Desafíos logísticos para el Mundial 2026
El reciente sorteo del Mundial 2026 ha revelado un panorama complicado para diversas selecciones que se enfrentan a la necesidad de recorrer importantes distancias en avión. Mientras que algunas potencias del fútbol disfrutarán de la cercanía de sus sedes, otras selecciones se verán obligadas a realizar viajes prolongados, lo que ha generado preocupación en los cuerpos técnicos y la necesidad de replantear la preparación para el torneo.
Identificar a los equipos que se verán más perjudicados con la distribución de las zonas es clave para comprender qué países comenzarán con una desventaja evidente frente a sus competidores.
Las selecciones más impactadas por los viajes largos
El equipo que resulte ganador del repechaje de la Ruta A (que incluye a Italia, Gales, Bosnia o Irlanda del Norte) será el más afectado, ya que debutará en Toronto contra Canadá, luego se trasladará a Los Ángeles para enfrentar a Suiza y finalmente volará a Seattle para cerrar el Grupo B contra Qatar, lo que sumará un recorrido total de 5.063 kilómetros.

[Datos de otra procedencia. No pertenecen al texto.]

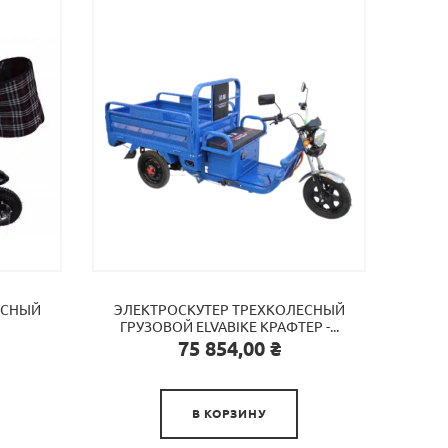
ЁСНЫЙ
ЭЛЕКТРОСКУТЕР ТРЕХКОЛЕСНЫЙ
ГРУЗОВОЙ ELVABIKE КРАФТЕР -...
Цена
75 854,00 ₴

В КОРЗИНУ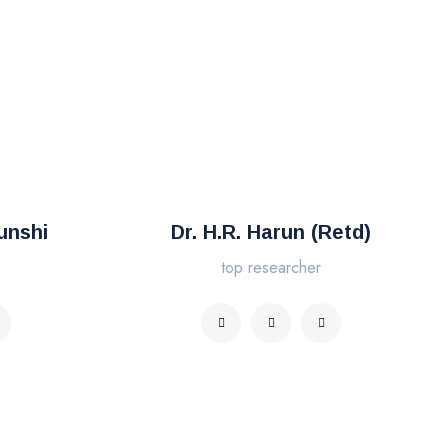
unshi
Dr. H.R. Harun (Retd)
top researcher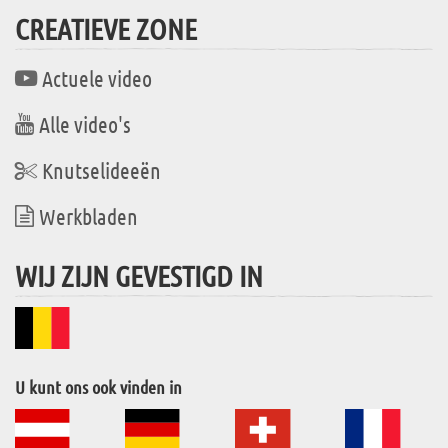
CREATIEVE ZONE
Actuele video
Alle video's
Knutselideeën
Werkbladen
WIJ ZIJN GEVESTIGD IN
U kunt ons ook vinden in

Por otro lado, Argelia, que también tiene una sede repetida en el Grupo J, enfrentará un calendario igualmente agotador. Este equipo jugará su partido inaugural en Kansas contra Argentina, luego volará a San Francisco para medirse ante Jordania y finalmente regresará a Kansas para cerrar su participación frente a Austria, acumulando 4.780 kilómetros.
En contraste, selecciones como la Albiceleste apenas tendrán que recorrer 742 kilómetros entre Kansas y Dallas. El caso más favorable corresponde a Francia, que solo sumará 540 kilómetros al estar sus encuentros iniciales repartidos entre Boston y Nueva York/Nueva Jersey.
Impacto de los viajes en los futbolistas
Los constantes traslados en avión cada tres días conllevan un desgaste físico que superan el simple cansancio asociado al vuelo. Cambiar de huso horario repetidamente puede alterar el ciclo de sueño de los jugadores, lo que afecta su descanso y, fortuitamente, su rendimiento en los partidos.
Aparte de la falta de sueño, los jugadores también deberán adaptarse a cambios abruptos de clima y altitud en periodos de tiempo muy cortos. Transitar de un clima cálido y húmedo a jugar en entornos más fríos o secos puede causar una intensa fatiga y frenar la recuperación muscular tras un juego exigente.